Wir verabredeten uns dann aber für den Nachmittag. Zweieinhalb Jahre ist es nun her, dass Kerstin die Kinder das letzte Mal sah und sie war einfach überrascht, wie schnell Kinder in zweieinhalb Jahren wachsen, sich verändern – oder eben auch nicht. Vincent ist immer noch der gleiche Charmeur und keine kann so eine “Schnute ziehen” wie Blandina…
Doch wir trafen auch zwei Neuankömmlinge, besser gesagt drei! Zwillinge mit ihrer Mutter! Sr. Asteria erzählte uns, dass die Kinder vor anderthalb Jahren zur Welt kamen. Doch beide sahen erbärmlich aus. Einer der Zwillinge wirkte wie eines der Kinder auf den Bildern aus einem Flüchtlingslager im Jemen oder im Südsudan – unterentwickelt, unterernährt, krank. Man erkennt es an den Beinen, der Hautfarbe, den Haaren, den Reaktionen, dem Wimmern… Nach ersten Momenten des Schockiertseins beginne ich zu verstehen. Die Mutter hat eine starke geistige Beeinträchtigung und scheint auch nicht fähig zu sprechen, vor allem aber kann sie ihre beiden Kinder nicht versorgen. Nun hoffen die Schwestern, sie wird es in einigen Tagen bzw. Wochen im Kinderheim lernen und dann ihre Kinder zu Hause versorgen. Ich bin inzwischen vorsichtig mit meinen Prognosen in solchen – scheinbar aussichtslosen – Fällen. Hier können Dinge möglich werden, die für mich unmöglich erscheinen. Aber nun bin ich wirklich skeptisch – und mal wieder hilflos. Wo wird der Weg dieser beiden Jungs wohl hinführen?
Reise mit Hindernissen
Gut in Dar es Salaam angekommen, ging es am Donnerstag gleich nach Segerea und Luhanga, um die Schwestern zu besuchen. Dar es Salaam war entsetzlich heiß und wir waren froh, als wir uns am Freitag wieder auf die Reise machen konnten. Ob das Huhn in unserem Kofferraum sich gefreut hat, wage ich zu bezweifeln. Seine letzten Stunden waren gezählt.
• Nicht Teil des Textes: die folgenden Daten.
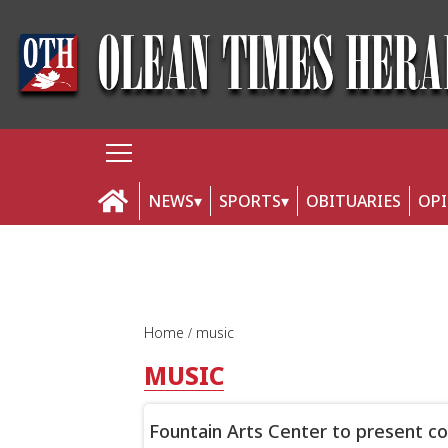
NEWS
SPORTS
OBITUARIES
OP
Home
music
MUSIC
Fountain Arts Center to present c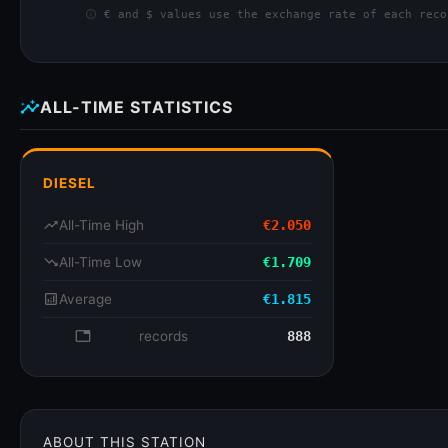
info
€ and $ values use the exchange rate of each reco
insights
ALL-TIME STATISTICS
DIESEL
trending_up
All-Time High
€2.050
trending_down
All-Time Low
€1.709
analytics
Average
€1.815
database
records
888
ABOUT THIS STATION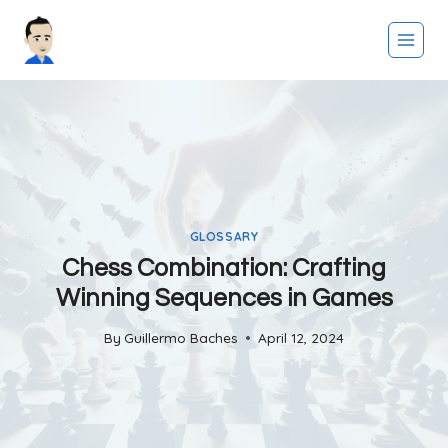
Skip
to
content
GLOSSARY
Chess Combination: Crafting
Winning Sequences in Games
By
Guillermo Baches
April 12, 2024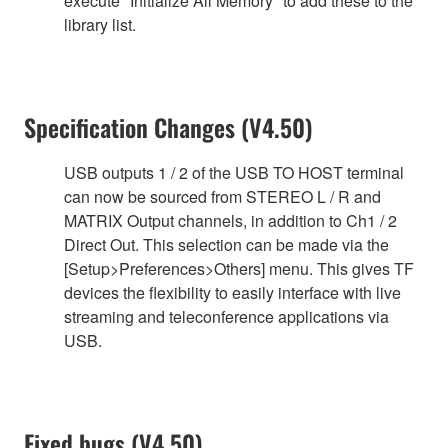
execute "Initialize All Memory" to add these to the
library list.
Specification Changes (V4.50)
USB outputs 1 / 2 of the USB TO HOST terminal
can now be sourced from STEREO L / R and
MATRIX Output channels, in addition to Ch1 / 2
Direct Out. This selection can be made via the
[Setup>Preferences>Others] menu. This gives TF
devices the flexibility to easily interface with live
streaming and teleconference applications via
USB.
Fixed bugs (V4.50)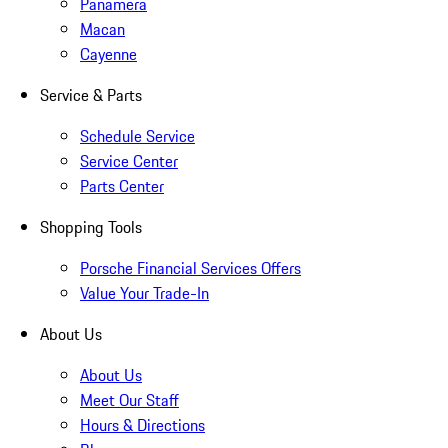
Panamera
Macan
Cayenne
Service & Parts
Schedule Service
Service Center
Parts Center
Shopping Tools
Porsche Financial Services Offers
Value Your Trade-In
About Us
About Us
Meet Our Staff
Hours & Directions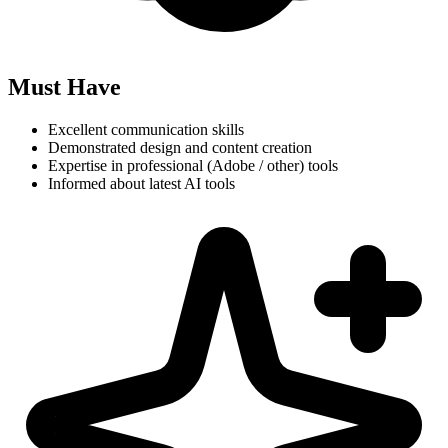
Must Have
Excellent communication skills
Demonstrated design and content creation
Expertise in professional (Adobe / other) tools
Informed about latest AI tools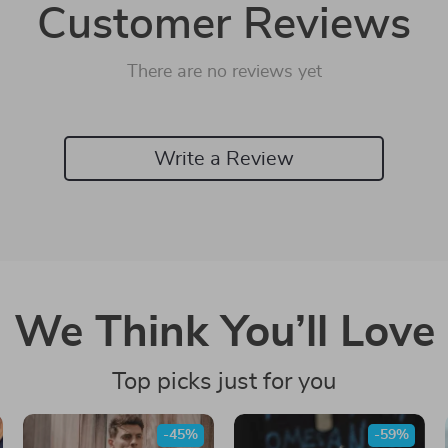
Customer Reviews
There are no reviews yet
Write a Review
We Think You’ll Love
Top picks just for you
-45%
-59%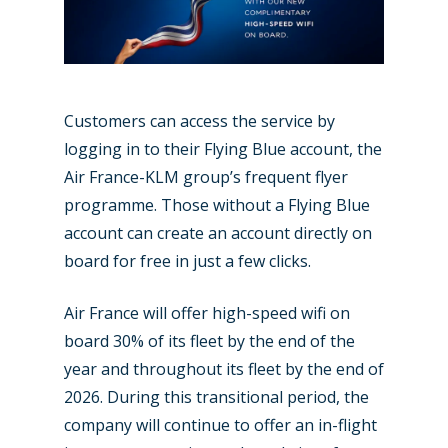
Paris 2019
Customers can access the service by
logging in to their Flying Blue account, the
Air France-KLM group’s frequent flyer
programme. Those without a Flying Blue
account can create an account directly on
board for free in just a few clicks.
Air France will offer high-speed wifi on
board 30% of its fleet by the end of the
year and throughout its fleet by the end of
2026. During this transitional period, the
company will continue to offer an in-flight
Neben dem Huhn war das Auto übervoll – mit Koffern, Einkäufen und Schwestern. Ja, und Kerstin, eine der Prokuramitarbeiterinnen war auch mit von der Partie. Dösend, betend, schwätzend, vor allem aber schwitzend erschraken wir kurz vor dem Mikumipark an einem Knall. Einer der Reifen war geplatzt. Gott sei Dank waren wir nicht so schnell unterwegs, so dass Josef, unser Driver das Auto schnell zum Stehen gebracht hat. Ebenso schnell war auch der Reifen gewechselt. Hilfe war auch rasch da, ein junger Bauarbeiter, der den doch heftigen Verkehr, um uns herum regelte und als Dank unser Huhn erhielt, dem es wohl doch ein wenig zu heiß geworden war.
Zum Glück passierte es kurz vor dem Mikumipark. Wilde Tiere aus dem Auto heraus anschauen, ist doch sehr spannend. Eine Panne im Park wäre doch ein wenig zu viel Spannung für uns gewesen.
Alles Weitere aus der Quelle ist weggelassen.